Mseleni Provincial Hospital is in the sticks in a distant corner of northern KwaZulu-Natal, yet this remote state hospital is renowned in specialist medical circles for its stewardship of the strange Mseleni joint disease. This crippling form of endemic osteoarthritis, cause unknown, is curiously confined only to the local population, to whose long-suffering joints it brings stiffness and agonising pain.
Noseweek reports that the rare condition targets mainly the hip and, at Mseleni, Dr Victor Fredlund and Dr Kobus Viljoen regularly performed two total hip replacements every Wednesday. Until, that is, the day they set about filling 20 vacancies for general orderlies who are required to keep the hospital running smoothly.

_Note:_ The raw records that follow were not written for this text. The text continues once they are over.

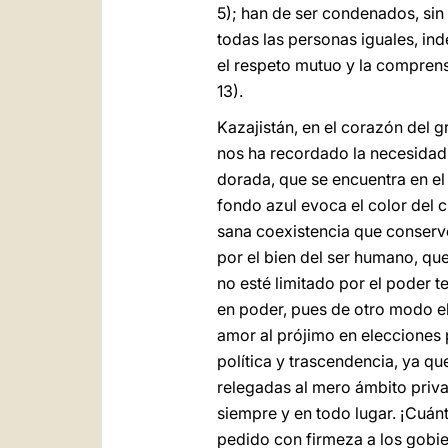
5); han de ser condenados, sin
todas las personas iguales, in
el respeto mutuo y la comprens
13).
Kazajistán, en el corazón del g
nos ha recordado la necesidad d
dorada, que se encuentra en el 
fondo azul evoca el color del c
sana coexistencia que conserve
por el bien del ser humano, que 
no esté limitado por el poder t
en poder, pues de otro modo el c
amor al prójimo en elecciones p
política y trascendencia, ya q
relegadas al mero ámbito priv
siempre y en todo lugar. ¡Cuán
pedido con firmeza a los gobi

The report says recruitment of the orderlies fell to Fredlund, its 60-year-old London-trained CEO and recent winner of the Rural Doctors of South Africa’s Lifetime Achiever Award. Guitar-playing Fredlund, who can speak and sing in fluent Zulu, has worked at the former mission hospital for 35 years – his entire career.
With poverty endemic in this isolated spot, 60km from the Mozambique border, the locals survive on fish they catch from Lake Sibhayi and the crops they grow. So when 20 rare vacancies came up at Mseleni Hospital the 2,720 hopefuls who applied felt strongly that the jobs should go to locals, a view loudly reinforced by politicians at rowdy rallies in the area.

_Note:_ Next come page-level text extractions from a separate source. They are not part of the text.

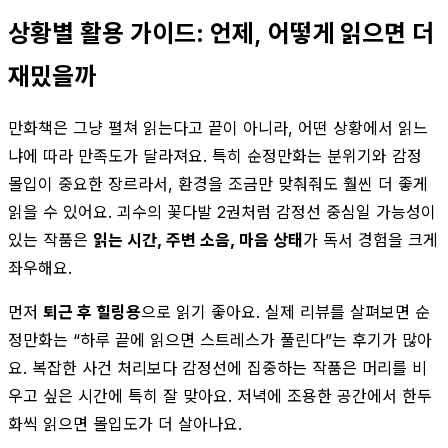
상황별 활용 가이드: 언제, 어떻게 읽으면 더
재밌을까
만화책은 그냥 펼쳐 읽는다고 끝이 아니라, 어떤 상황에서 읽느
냐에 따라 만족도가 달라져요. 특히 순정만화는 분위기와 감정
몰입이 중요한 장르라서, 환경을 조금만 맞춰줘도 훨씬 더 좋게
읽을 수 있어요. 괴수의 꽃다발 2권처럼 감정선 중심일 가능성이
있는 작품은
읽는 시간, 주변 소음, 마음 상태
가 독서 경험을 크게
좌우해요.
먼저
퇴근 후 힐링용
으로 읽기 좋아요. 실제 리뷰를 살펴보면 순
정만화는 “하루 끝에 읽으면 스트레스가 풀린다”는 후기가 많아
요. 복잡한 사건 처리보다 감정선에 집중하는 작품은 머리를 비
우고 싶은 시간에 특히 잘 맞아요. 저녁에 조용한 공간에서 한두
화씩 읽으면 몰입도가 더 살아나요.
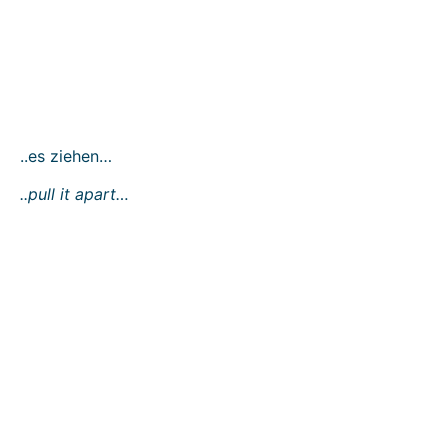
..es ziehen…
..pull it apart…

The report says when it emerged that two of the applicants were not in fact locals and had falsified their addresses, these firebrand politicians didn’t hesitate to puff the tinder into full-scale conflagration. At a rowdy public meeting in a community hall – that would not have been built without Fredlund’s personal drive and enthusiasm – one politico accused the CEO and his management of corruption over the orderlies’ recruitment, including the taking of backhanders in return for jobs. Wildly, the politician screamed for Mseleni Hospital to be torched.
A long list of historical grievances was produced. Two ANC candidates in the local government elections, one a former Mseleni Hospital staffer, Zenzele Ngubane, vied with one another to heap on the vitriol as they demanded the heads of Fredlund, the hospital matron, its human resources officer and the systems manager. Without further ado, all four were put on enforced leave by the provincial health department. Fredlund’s removal was “for his own safety” bureaucrats continued to insist, long after any perceived threat to the veteran had evaporated.

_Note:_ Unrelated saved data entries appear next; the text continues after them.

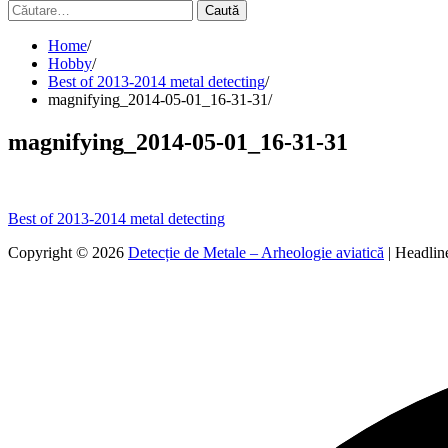
Caută
după:
Home
Hobby
Best of 2013-2014 metal detecting
magnifying_2014-05-01_16-31-31
magnifying_2014-05-01_16-31-31
Navigare
Best of 2013-2014 metal detecting
în
Copyright © 2026
Detecție de Metale – Arheologie aviatică
| Headli
articole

The report says while Fredlund, a devout Christian, sat at home for months there were no hip replacement operations at Mseleni. Fredlund’s co-surgeon Kobus Viljoen, standing in as CEO, was too busy keeping the 184-bed hospital running to be able to perform major surgery. In protest at his boss’s treatment Viljoen stopped shaving on 3 March, the day he took over, mowing off his impressive beard only when Fredlund was cleared of all charges six months later.
“It was just bizarre,” says Fredlund, who displays no rancour at his treatment. “The charge was that I wilfully and deliberately abused my power in dismissing a guy who failed to declare an assault conviction in his job application, and that I withdrew the applications of two others who had allegedly falsified their addresses. But that is precisely what head office had advised me to do!”
Fredlund instructed the 20 general orderlies he had appointed, as well as five suspended managers, to return to work.
But the, the report says, the provincial health department then instructed him to bring charges against his chief matron, HR manager and systems manager, for their roles in hiring the orderlies in the first place. It was nonsense from hell.
“My real frustration is that this is distracting from the battle of fighting disease and poverty,” Fredlund said at the time. “If you’re looking for a battle there are plenty of things out there to fight, not each other.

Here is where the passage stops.